Mehr Power für manipulierte Gene

Biotechnologie: EG-Kommission macht sich die Argumente der Industrielobby zu eigen  ■  Aus Brüssel Michael Bullard

Die westeuropäische Bio-Tech-Industrie gerät gegenüber ihren Konkurrenten in den USA und Japan ins Hintertreffen, wenn die Europäische Gemeinschaft nicht schleunigst die „Industrie der Zukunft“ fördert. Wie der von Industrievertretern schon seit Jahren an die Wand gemalten Misere beizukommen ist, haben die EG-Wirtschaftsminister am Dienstag in Brüssel beraten.

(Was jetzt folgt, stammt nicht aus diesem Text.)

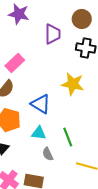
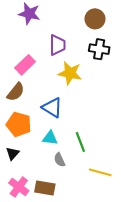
purple trapezoid: (53, 34) -> (57, 45), moved
yellow star: (73, 84) -> (70, 73), moved

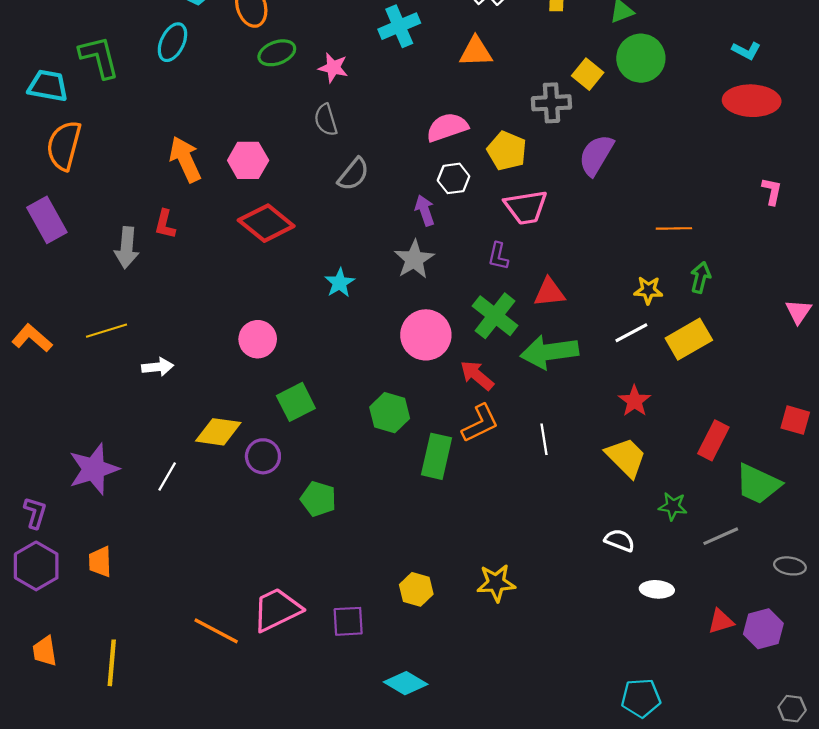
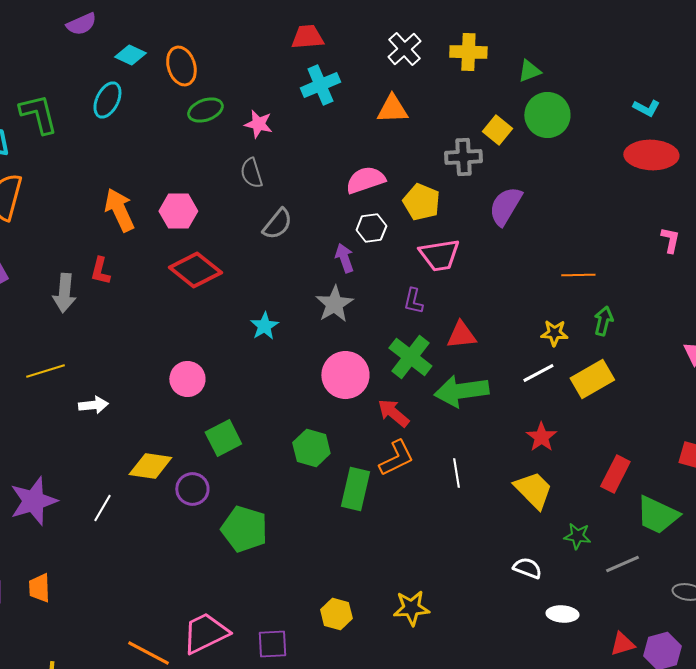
green pentagon: (318, 499) -> (244, 529), size x1.4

Grundlage dafür war ein „Arbeitsdokument der Kommissionsdienststellen“ der EG zur „Förderung der Wettbewerbsfähigkeit der auf Biotechnologie beruhenden wirtschaftlichen Tätigkeiten innerhalb der EG“. Es basiert im wesentlichen auf Berichten, die im Auftrag des Europäischen Rats der Chemischen Industrie (CEFIC) und der in Paris ansässigen OECD-Zentrale der 24 wichtigsten Industrieländer erstellt wurden. Trotz der EG-Teilnahme an bi- und multilateralen Diskussionen über Biotechnologie, so das Berichtfazit, „ist festzustellen, daß sich die Gemeinschaft möglicherweise nicht ausreichend an der Förderung der Entwicklung dieser Technologie beteiligt“.

Als Quelle für diese Einschätzung ist die Lobbygruppe SAGB angegeben, mit der die Chefs der sieben europäischen Chemiefirmen Monsanto, Hoechst, Sandoz, Unilever, ICI, Farmitalia und Rhone-Poulenc Sant ihre EG-weite Einflußnahme auf die Gesetzgebung im Bereich der Biotechnologie koordinieren. SAGB-Chef ist Brian Ager, der bis zum 1. Februar im Auftrag der Forschungsabteilung der EG-Kommission und der OECD an Vorschriften zur Regulierung biotechnologischer Verfahren arbeitete.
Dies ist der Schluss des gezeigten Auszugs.